The financing of Cemac severely compromised by the payment defaults of its member states
The Cemac region's financing is at risk due to significant payment defaults from its member states, as revealed in a recent parliamentary report.
The economic situation in the Cemac region continues to dominate headlines, with a parliamentary report presented in Malabo detailing serious financial challenges. The report highlights that as of February, all activities of the Commission were suspended due to lack of funds, reflecting a dire fiscal state. This has raised alarms about the operational capabilities of the regional body, which relies on contributions from member states to function effectively.
According to the report, member states owe a staggering amount of 263 billion FCFA (approximately 400 million euros) in arrears for the Tax on Community Integration (TCI), which is the chief source of financing for Cemac.

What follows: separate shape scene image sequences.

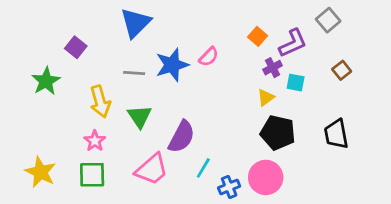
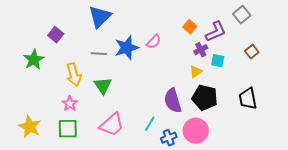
purple semicircle: (182, 137) -> (173, 101), moved, turned 135

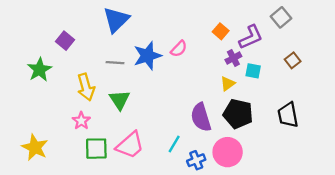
green square: (68, 129) -> (96, 149), moved

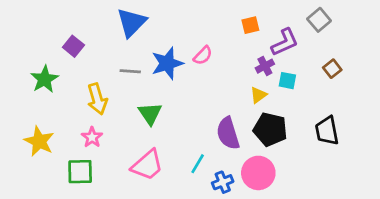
orange square: (221, 31) -> (250, 25), moved, turned 35
green triangle: (120, 100) -> (150, 114), moved
yellow star: (35, 147) -> (39, 141), moved
green square: (96, 149) -> (80, 172), moved

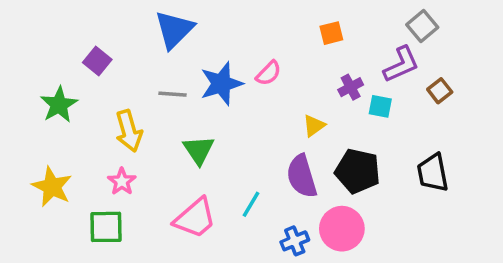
purple L-shape: (285, 42) -> (401, 64), moved
yellow triangle: (258, 95) -> (314, 126), moved
cyan line: (198, 164) -> (251, 204), moved

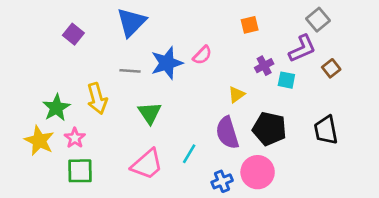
purple square: (97, 61) -> (73, 34), moved
green star: (59, 105) -> (56, 108), moved
pink star: (122, 182) -> (75, 138), moved

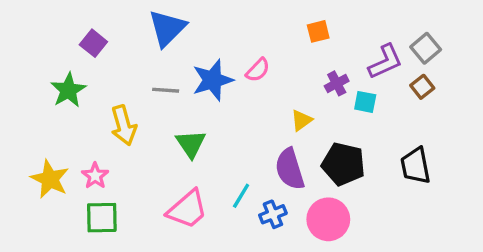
gray square: (318, 20) -> (426, 48), moved
green star: (56, 108) -> (68, 90), moved
blue cross: (222, 181) -> (273, 214), moved

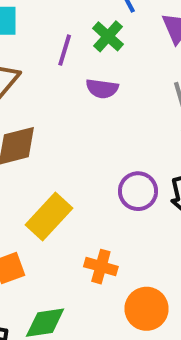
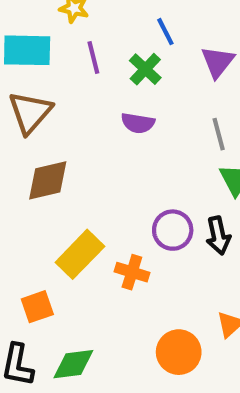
purple line: (65, 50) -> (93, 58), moved, turned -32
orange cross: (101, 267) -> (132, 272), moved

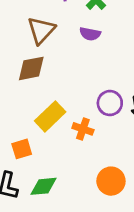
brown triangle: (30, 112) -> (41, 30), moved

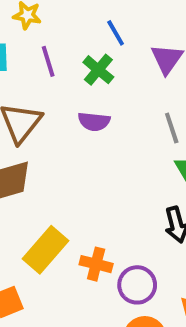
purple circle: (110, 103) -> (137, 285), moved

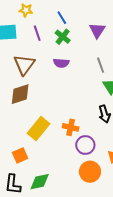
blue line: (116, 33) -> (62, 18), moved
orange cross: (96, 264) -> (71, 127), moved

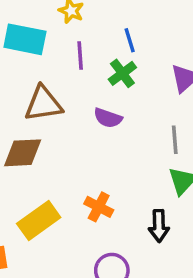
brown triangle: (24, 65) -> (43, 104), turned 30
orange cross: (71, 127) -> (99, 207), moved

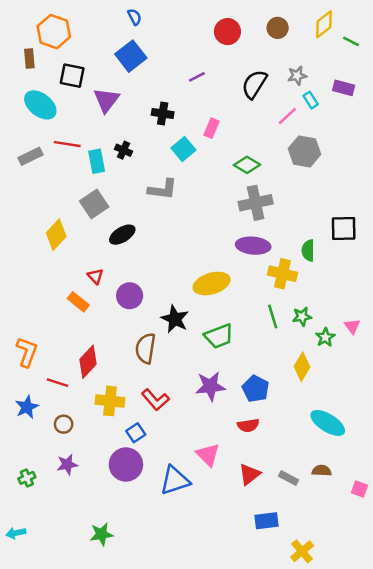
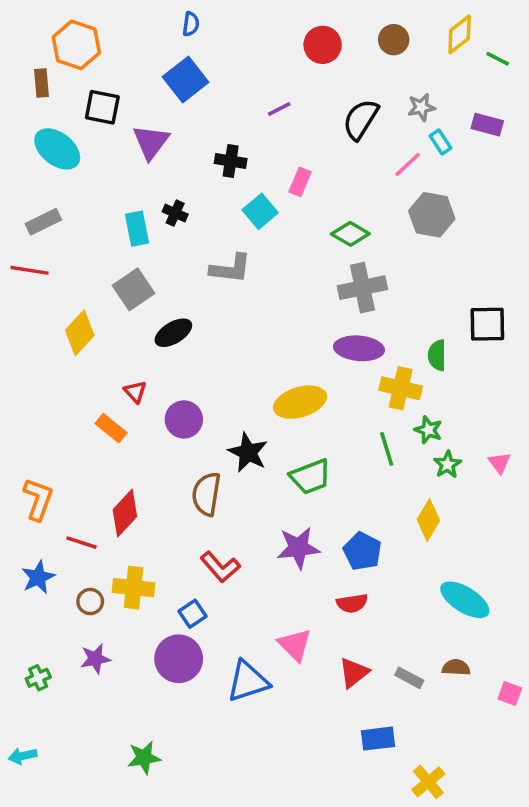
blue semicircle: (134, 17) -> (191, 24), turned 35
red line: (67, 144) -> (29, 270), moved
green star: (302, 317) -> (428, 430), moved, turned 30
green star: (325, 337) -> (447, 465), moved
yellow cross: (110, 401) -> (134, 588), moved

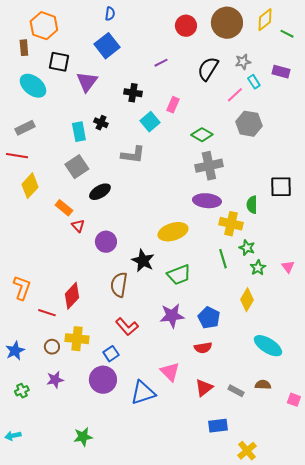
brown circle: (394, 40) -> (227, 23), size x1.8
yellow diamond: (80, 333) -> (30, 186), moved
orange rectangle: (111, 428) -> (64, 208), moved
blue star: (38, 577) -> (15, 351), moved

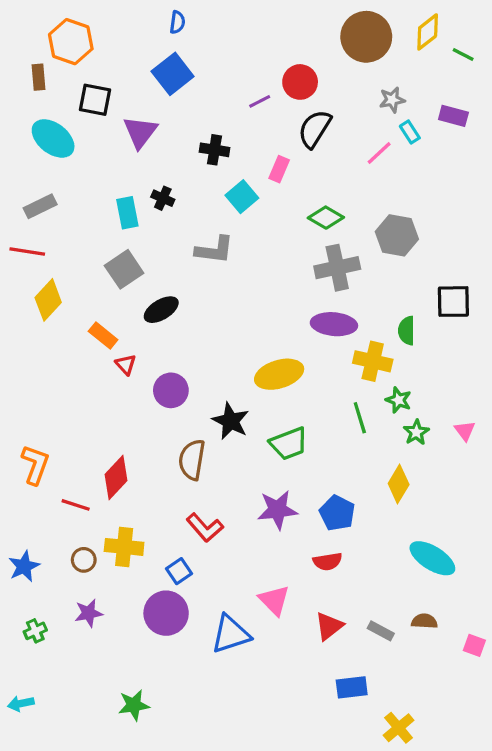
red circle: (186, 26) -> (300, 82), moved
black semicircle: (208, 69) -> (315, 129), moved
gray hexagon: (249, 124) -> (397, 235), moved

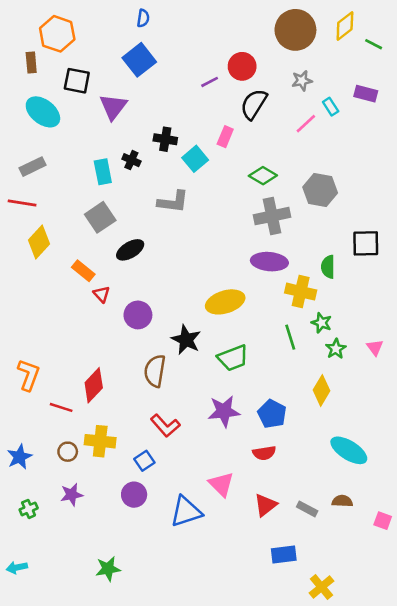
gray star: (392, 100) -> (302, 81), moved
black cross: (214, 150) -> (165, 139), moved
purple circle: (166, 613) -> (134, 495), size x0.7

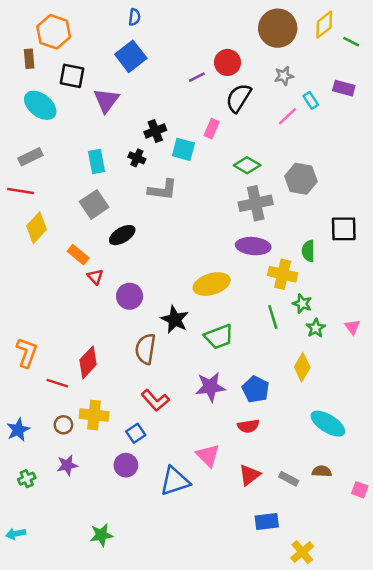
black cross: (165, 139) -> (155, 131), turned -30
cyan square: (195, 159) -> (183, 149), turned -35
black cross: (131, 160) -> (137, 158), moved

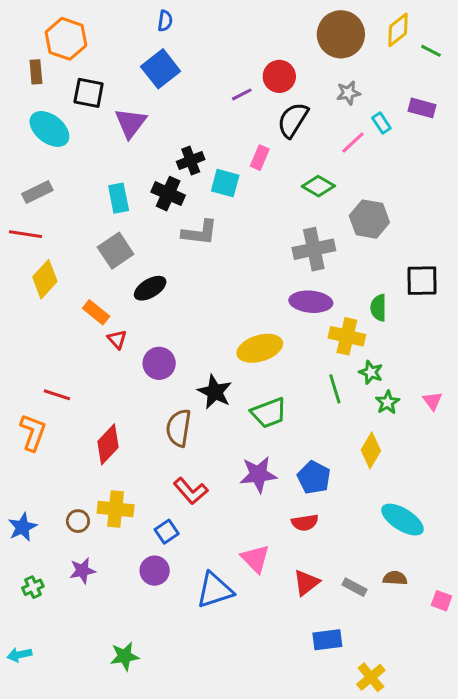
black cross: (137, 158) -> (168, 194), size x1.5
green diamond: (247, 165) -> (318, 186), moved
red line: (57, 383) -> (57, 395), moved

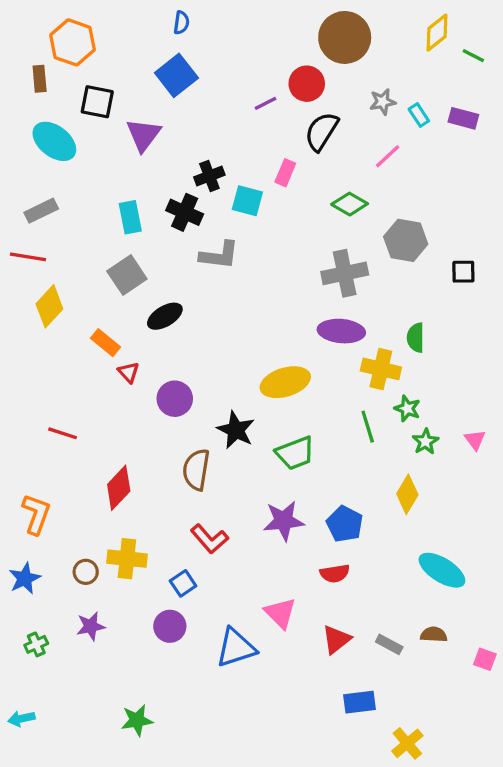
brown circle: (341, 34) -> (345, 37), moved
cyan rectangle: (381, 123) -> (419, 115), moved
black square: (422, 281) -> (463, 272), moved, size x0.7
orange L-shape: (33, 432) -> (36, 514), moved

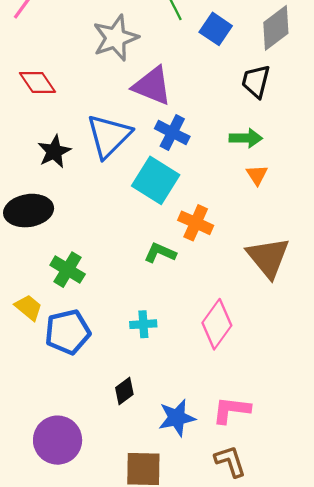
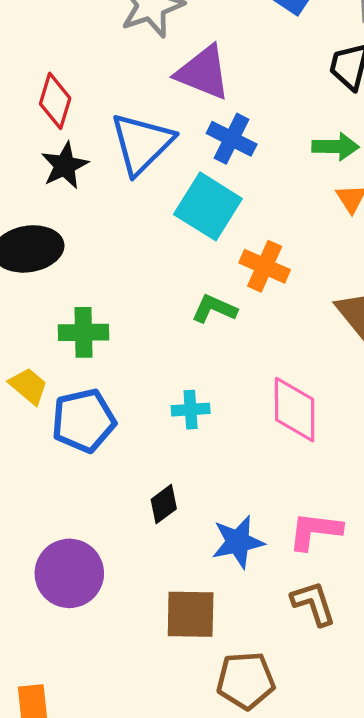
red diamond: (37, 82) -> (55, 101), moved, turned 51
green cross: (68, 270) -> (84, 332), turned -32
pink diamond: (217, 324) -> (295, 410), turned -36

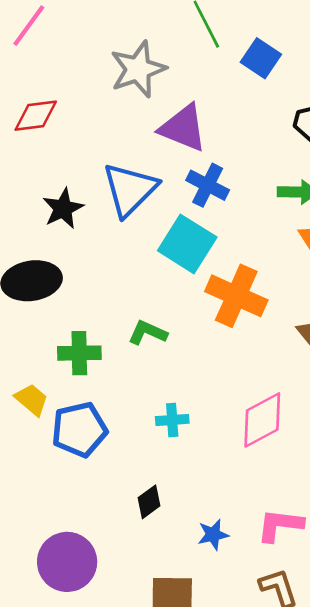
red diamond: (55, 101) -> (36, 116), moved, turned 66
orange cross: (265, 266) -> (236, 296), size x1.4
green L-shape: (214, 309) -> (148, 333), moved
pink diamond: (295, 410) -> (262, 420), turned 62
blue star: (238, 542) -> (213, 535), size x0.7

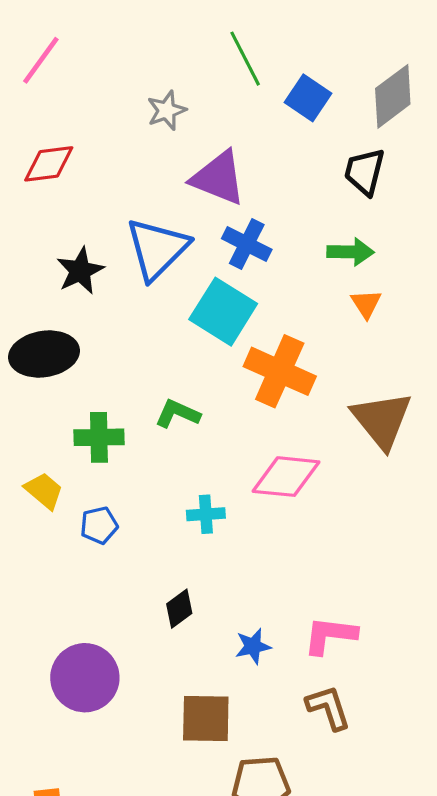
gray star: (138, 69) -> (167, 110), size x0.6
pink diamond: (262, 420) -> (286, 477), moved, turned 34
blue pentagon: (79, 430) -> (99, 525), size x0.6

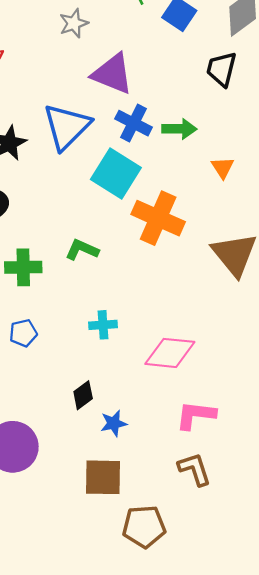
green arrow: (350, 252) -> (179, 129), moved
pink diamond: (286, 477) -> (170, 353), moved
blue star: (253, 646) -> (114, 423), moved

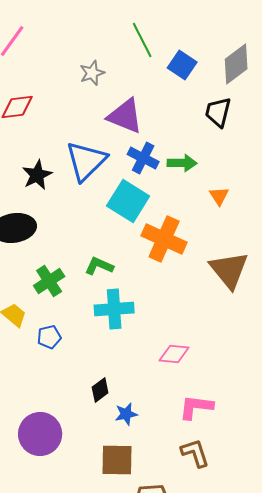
green cross: (23, 267) -> (49, 281), turned -32
cyan cross: (103, 325) -> (114, 309), moved, size x1.6
pink diamond: (170, 353) -> (174, 354), size x0.7

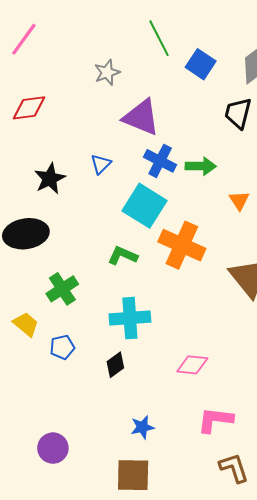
blue triangle: (86, 161) -> (101, 164), size x0.5
green L-shape: (99, 266) -> (123, 256), moved
black diamond: (100, 390) -> (115, 365), moved
purple circle: (40, 434) -> (53, 448), size x0.7
brown L-shape: (195, 453) -> (234, 468), moved

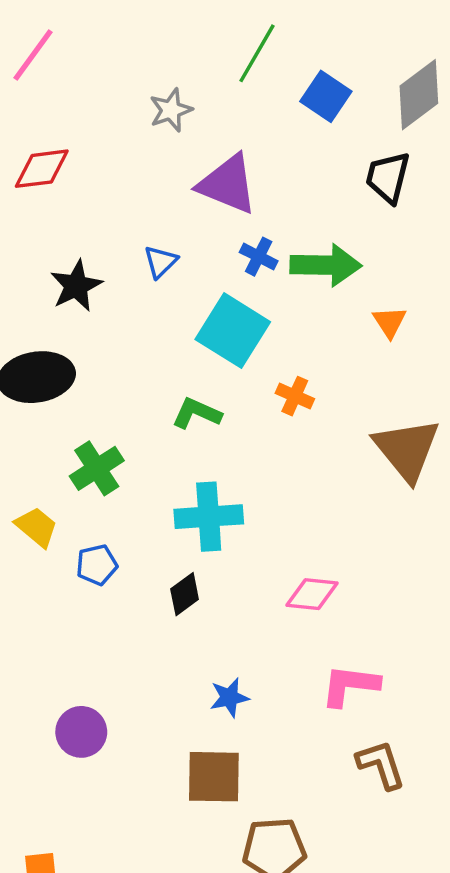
green line: (159, 38) -> (257, 53), turned 57
blue cross: (160, 161) -> (259, 257), size x0.7
green arrow: (201, 166) -> (326, 265), size x1.4
orange cross: (182, 245) -> (295, 396), size x0.5

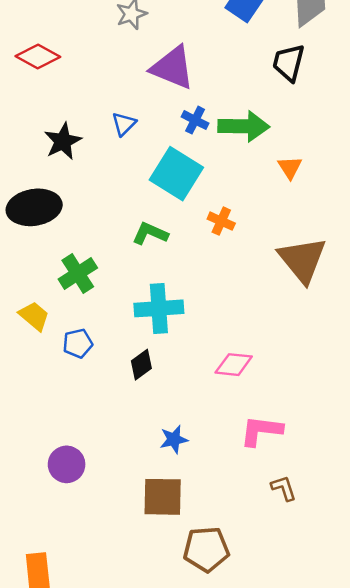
red diamond: (42, 169) -> (38, 56), turned 36
brown L-shape: (381, 765) -> (284, 488), size x0.7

The collection of this tax has been alarmingly low, with only about 60% collected last year. Of the region’s six member states, only Gabon and Cameroon have met their minimum contribution requirements, while several others have failed to contribute at all, with some reporting zero participation.
This situation has been attributed to a lack of community spirit and communal responsibility among the states, raising concerns about the sustainability of the Cemac framework. The financial woes could hinder the Commission's ability to implement regional projects and initiatives aimed at fostering integration and development within the region, thereby adversely impacting the economic stability of the areas dependent on these programs. Without immediate action to address these payment defaults, the future of Cemac as a functioning economic union remains uncertain.